Apuntes sobre la historia del concepto de autonomía en el siglo XX

by • 14 julio, 2021 • Artículos, Coyuntura política, Decolonial, Ecología, Feminismo, Historia social, Organización, Poder, Teoria políticaComments (0)489

A principios del siglo XX, el movimiento anarcosindicalista enriqueció el principio de autonomía inventando la noción de acción directa para subrayar el derecho de los sindicatos revolucionarios a la inde-endencia contra toda injerencia externa. Según uno de sus principales teóricos, Pierre Besnard, la acción directa indica “la acción individual o colectiva ejercida contra el adversario social por los individuos, los grupos, las sociedades” (Enciclopedia Anarquista, tomo I: 30). Besnard precisa que la acción directa se opone a la insurrección armada de los partidos políticos en la medida en que éstos, sin excepción, buscan tomar el poder político y conservarlo, lo cual converge con algunos de los planteamientos del Ejército Zapatista de Liberación Nacional (EZLN) y, más recientemente, de la Asamblea Popular de los Pueblos de Oaxaca (APPO). La acción directa puede ser legal o ilegal, defensiva, preventiva u ofensiva; no excluye el uso de la violencia, pero no necesariamente es violenta. Incluye el boicot, el sabotaje, la desobediencia civil, la resistencia pasiva y activa. A lo largo del siglo XX ha sido la bandera de los principales movimientos revolucionarios: los Consejos de obreros  y campesinos en Rusia (1905 y 1917-21), la Comuna de Morelos (1911-15), la revolución alemana (1918-19), el movimiento de ocupación de las fábricas en Italia (1920), las colectividades de Cataluña y Aragón (1936-37), la revuelta de Budapest (1956), la rebelión mundial de 1968 y los movimientos insurreccionales en algunos países asiáticos (Katsiaficas, 2009).

Hoy, la acción directa sigue siendo el recurso que tienen los individuos y las comunidades de actuar sin mediaciones ni representaciones.  Aun cuando es, en primer lugar, la manera de oponer la fuerza colectiva a la fuerza del poder, se despliega también en el terreno individual.
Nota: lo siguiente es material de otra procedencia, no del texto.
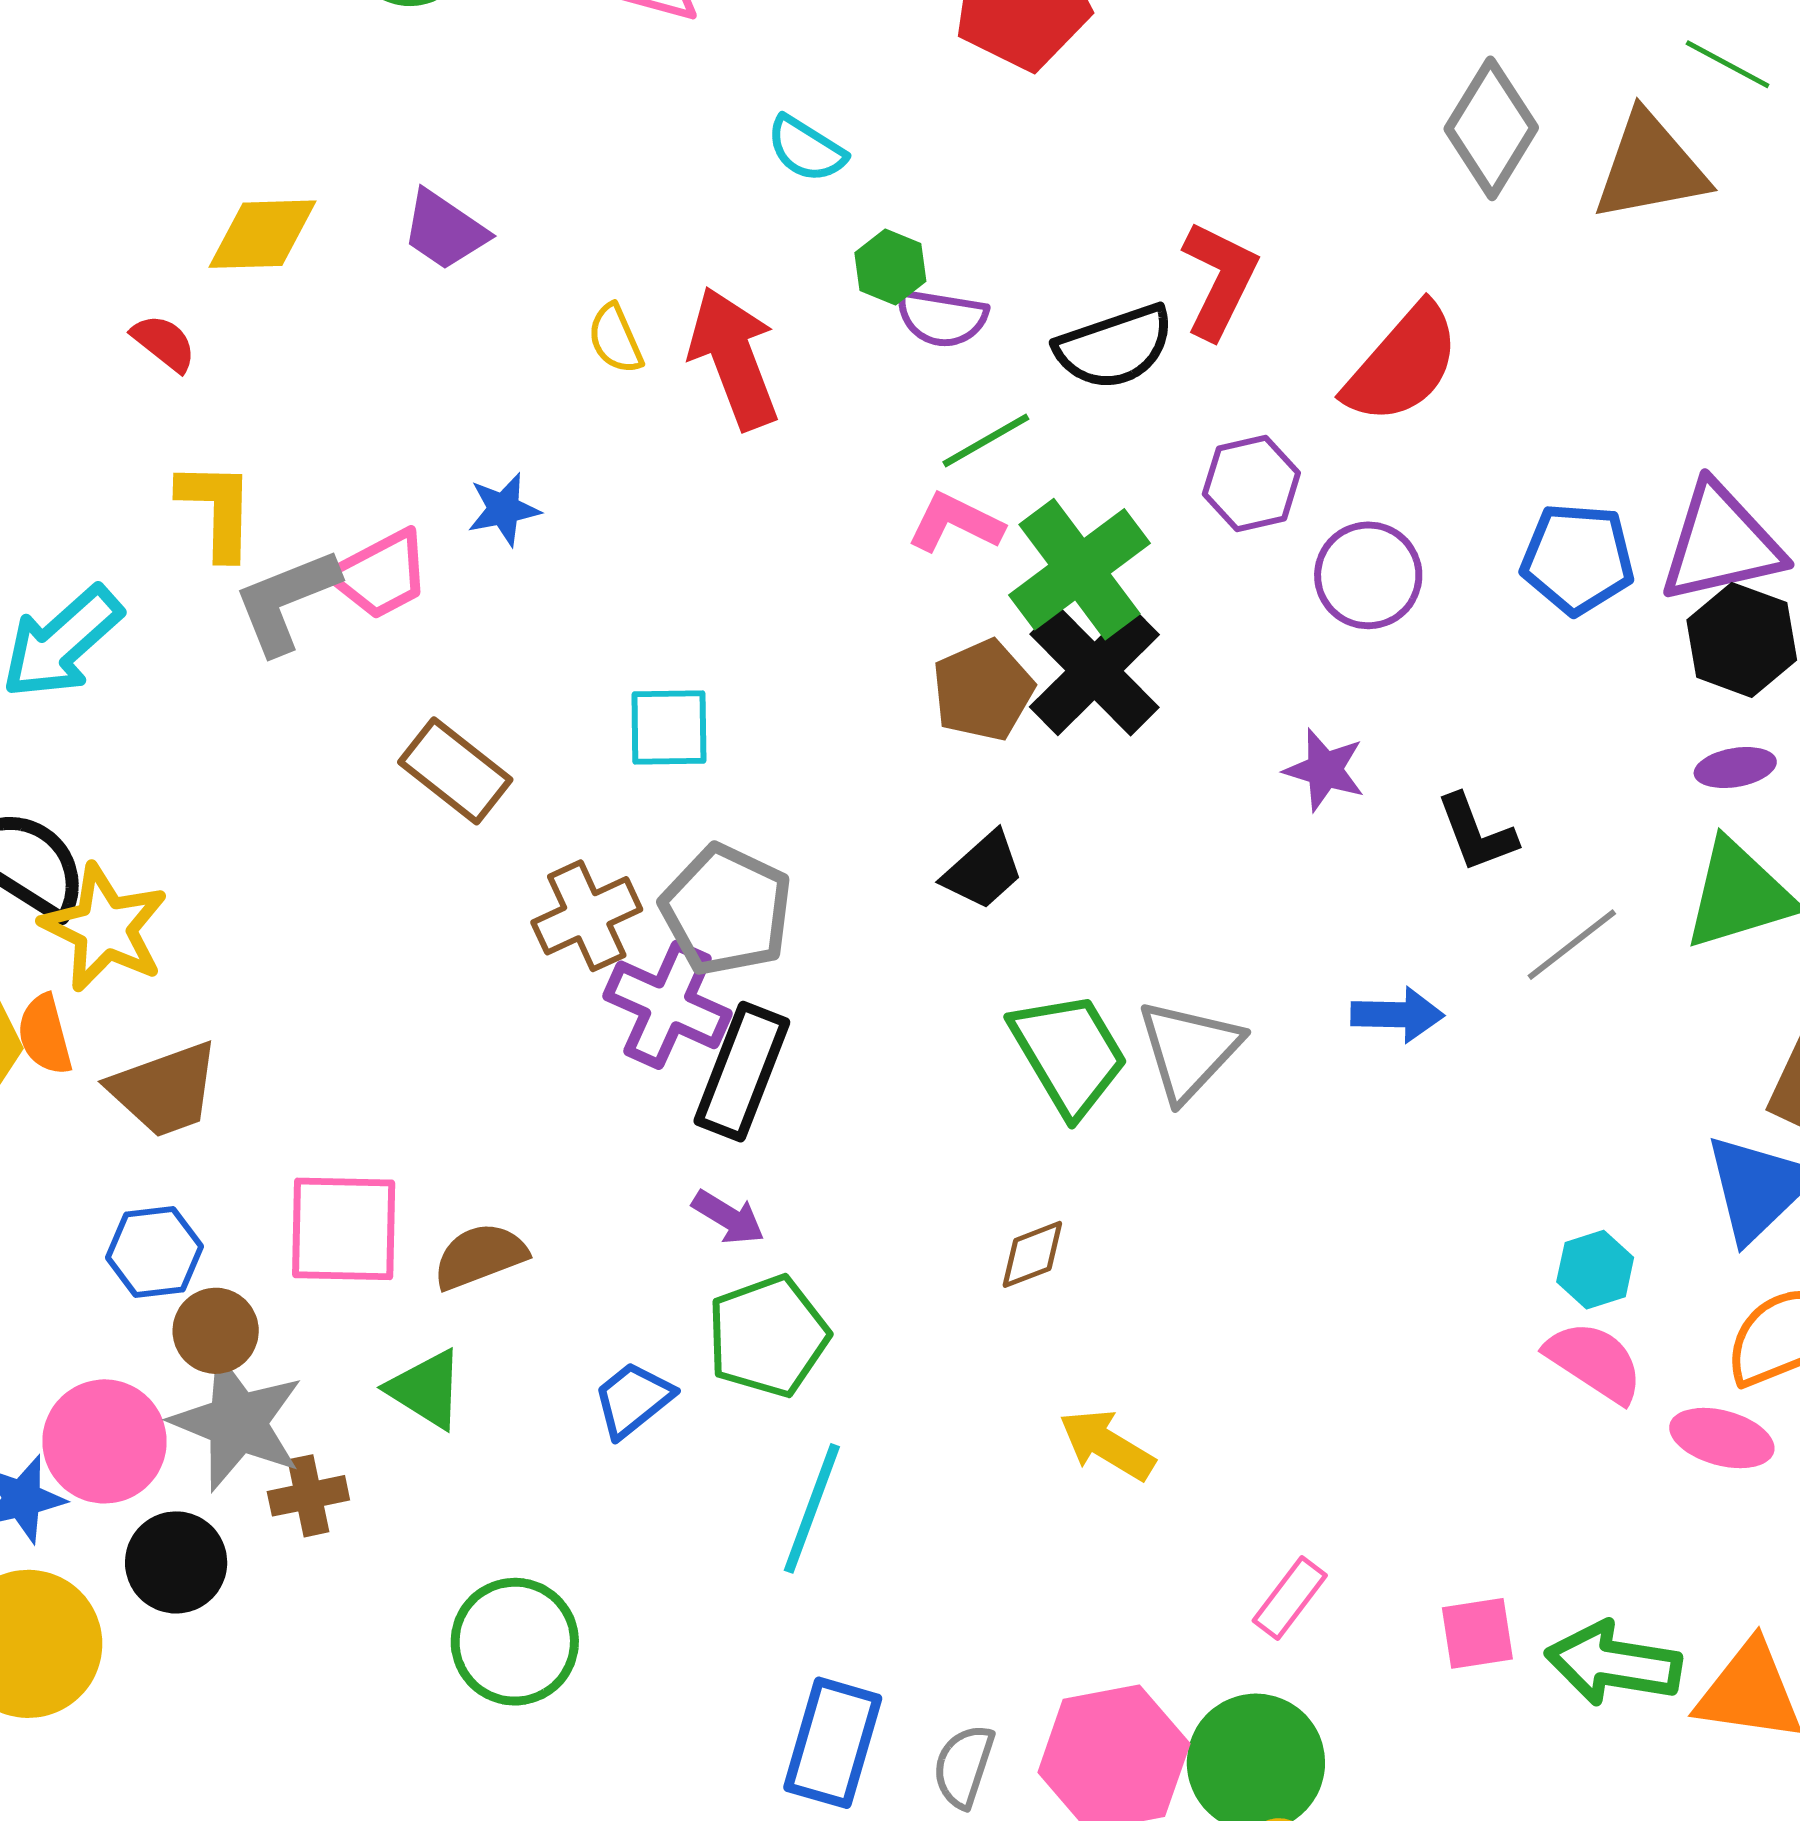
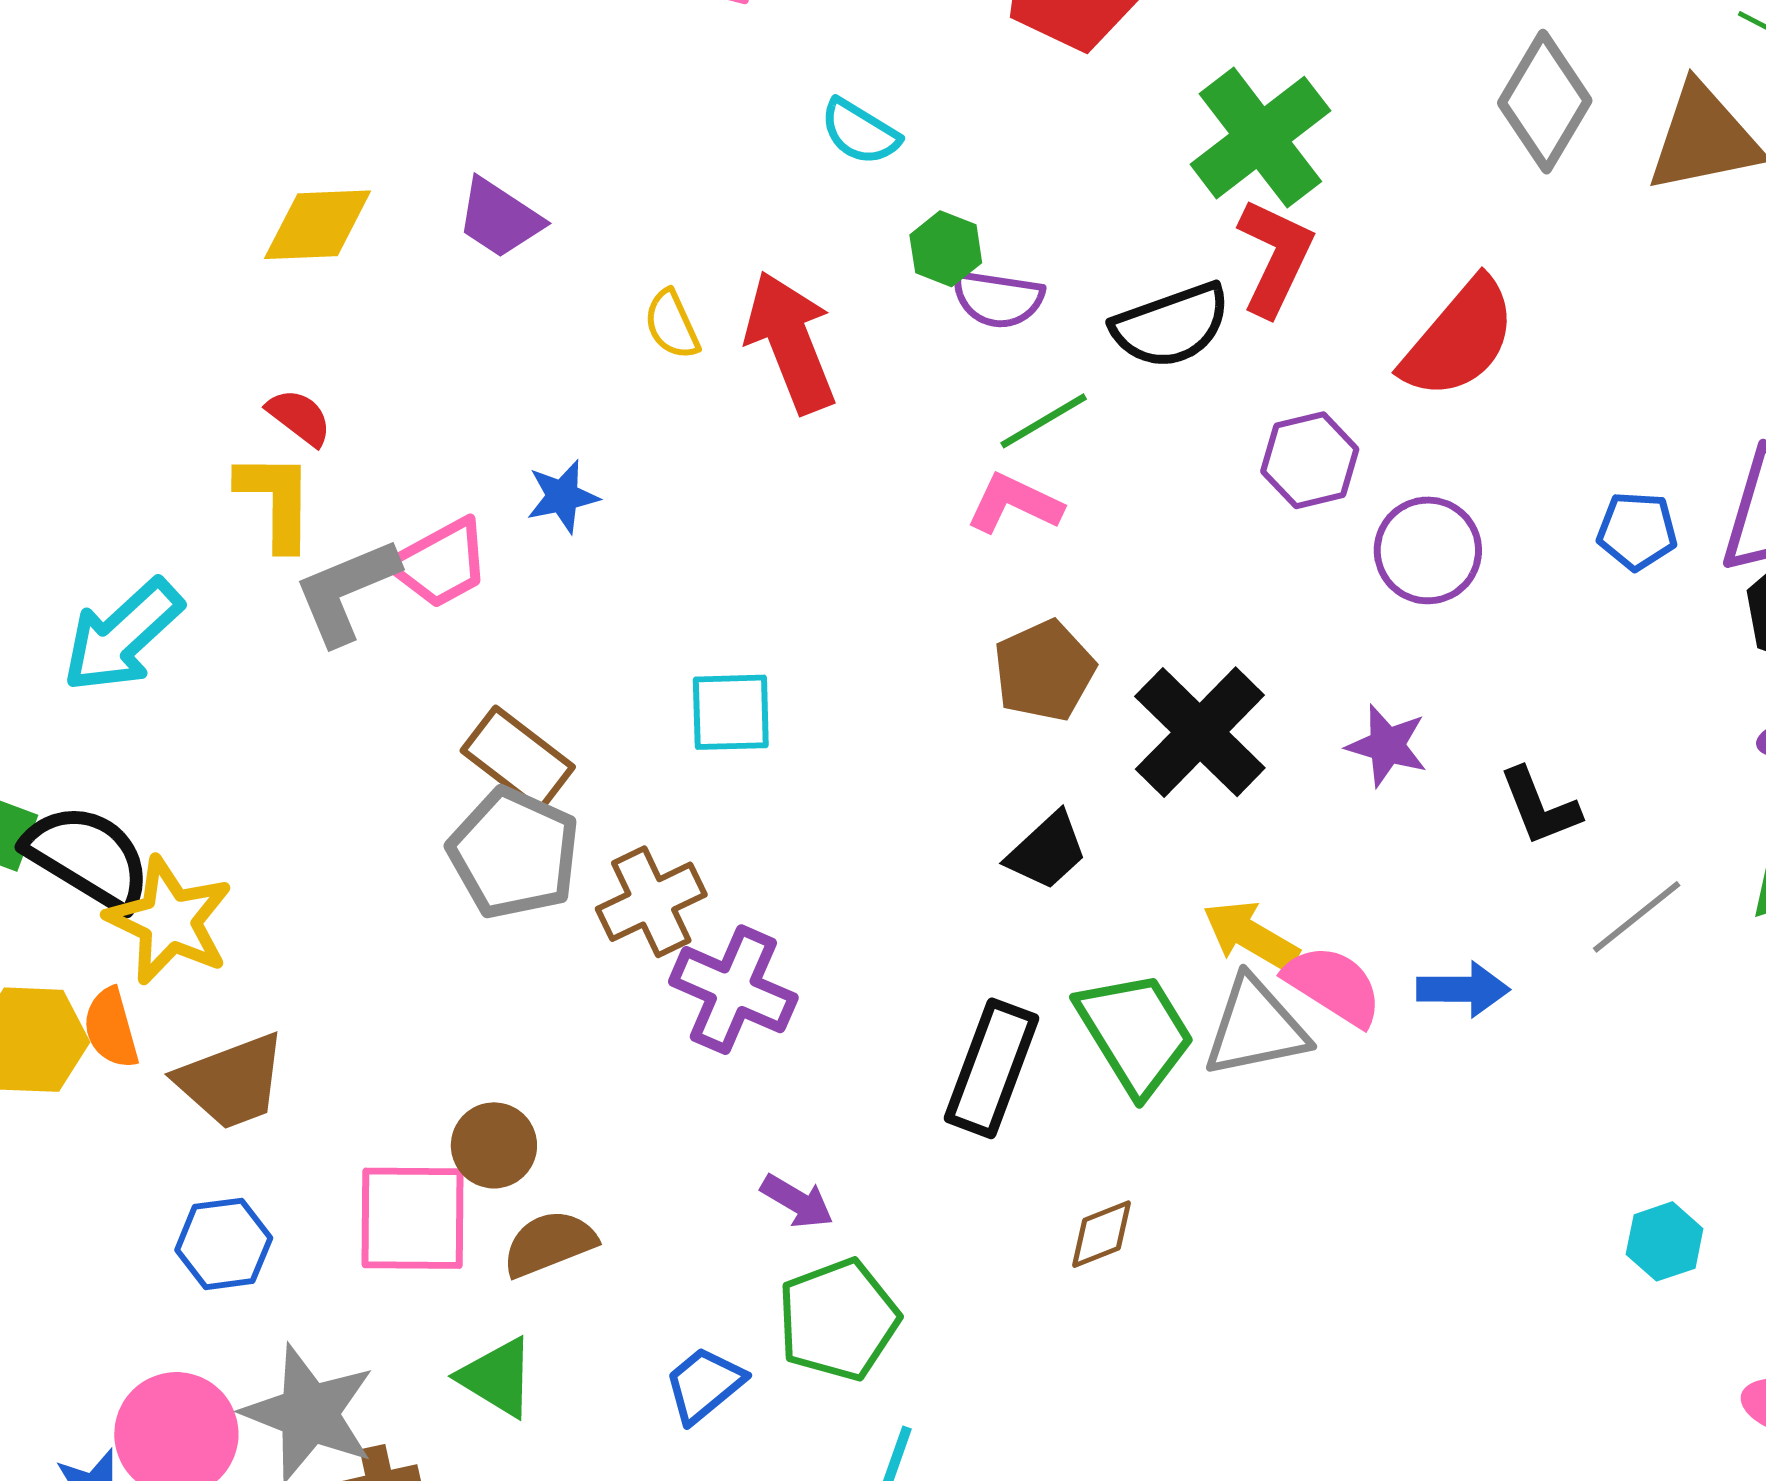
red semicircle: (164, 343) -> (299, 417), moved
blue pentagon: (1578, 559) -> (1637, 531), size x0.7
green cross: (1080, 569) -> (1260, 138), moved
black cross: (1094, 671) -> (1200, 732), moved
gray pentagon: (726, 910) -> (514, 853), moved
gray triangle: (1189, 1050) -> (1255, 1027), turned 36
black rectangle: (742, 1072) -> (992, 1068), moved
brown circle: (216, 1331) -> (494, 1145), moved
pink semicircle: (1594, 1362) -> (1333, 985), moved
yellow arrow: (1107, 1445) -> (1251, 936), moved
Consiste en la lucha constante que todos libramos por lograr una vida activa, contra toda sumisión y servidumbre voluntaria. Se desenvuelve en los terrenos más variados: el amor, la poesía, la comunicación, el arte, la meditación…

En ocasiones, desemboca en explosiones sociales y movimientos democratizadores. La sublevación de Gwangju, Corea del sur (1980) –primer anuncio de un amplio movimiento social que acabaría con la dictadura militar en ese país– trazó los lineamientos de una autonomía colectiva que volvieron a aparecer en Oaxaca (Albertani, 2009a: 63-8;  Albertani, 2010). En ambos casos, a la violencia gubernamental, el pueblo contestó con la dignidad, la solidaridad y la fiesta. En el camino, suspendió los poderes del Estado y reinventó la democracia directa descubriendo lo que el sociólogo coreano Choi Jungwoon llama comunidad absoluta y George Katsiaficas, efecto eros, es decir una suerte de experiencia mística de comunión total que la colectividad descubre al tomar el camino de la rebelión. En la comunidad absoluta, el yo individual se funde con el yo colectivo, la separación entre “tu” y “yo” se anula, el amor fluye, el sentido de propiedad desaparece (Jungwoon, 1999: 81-93; Katsiaficas, 1989).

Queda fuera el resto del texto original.